The flag MPP_CLOCK_DETAILED may be turned on by mpp_clock_id to get detailed communication profiles. Communication events of the types SEND, RECV, BROADCAST, REDUCE and WAIT are separately measured for data volume and time. Statistics are written to stdout by mpp_exit, and individual PE info is also written to the file mpp_clock.out.#### where #### is the PE id given by mpp_pe.

The flags MPP_CLOCK_SYNC and MPP_CLOCK_DETAILED are integer parameters available by use association, and may be summed to turn them both on.

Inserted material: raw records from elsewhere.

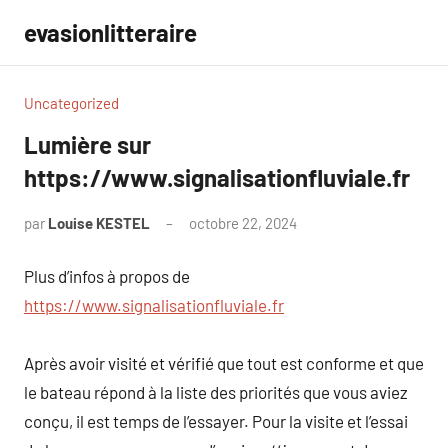
Aller
evasionlitteraire
au
contenu
Uncategorized
Lumière sur
https://www.signalisationfluviale.fr
par
Louise KESTEL
octobre 22, 2024
Aucun
commentaire
Plus d’infos à propos de
https://www.signalisationfluviale.fr
Après avoir visité et vérifié que tout est conforme et que
le bateau répond à la liste des priorités que vous aviez
conçu, il est temps de l’essayer. Pour la visite et l’essai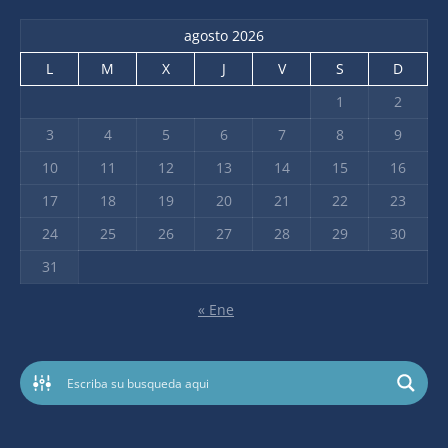
agosto 2026
L
M
X
J
V
S
D
1
2
3
4
5
6
7
8
9
10
11
12
13
14
15
16
17
18
19
20
21
22
23
24
25
26
27
28
29
30
31
« Ene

While the nesting of clocks is allowed, please note that turning on the non-optional flags on inner clocks has certain subtle issues. Turning on MPP_CLOCK_SYNC on an inner clock may distort outer clock measurements of load imbalance. Turning on MPP_CLOCK_DETAILED will stop detailed measurements on its outer clock, since only one detailed clock may be active at one time. Also, detailed clocks only time a certain number of events per clock (currently 40000) to conserve memory. If this array overflows, a warning message is printed, and subsequent events for this clock are not timed.

Timings are done using the f90 standard SYSTEM_CLOCK intrinsic.

The resolution of SYSTEM_CLOCK is often too coarse for use except across large swaths of code. On SGI systems this is transparently overloaded with a higher resolution clock made available in a non-portable fortran interface made available by nsclock.c. This approach will eventually be extended to other platforms.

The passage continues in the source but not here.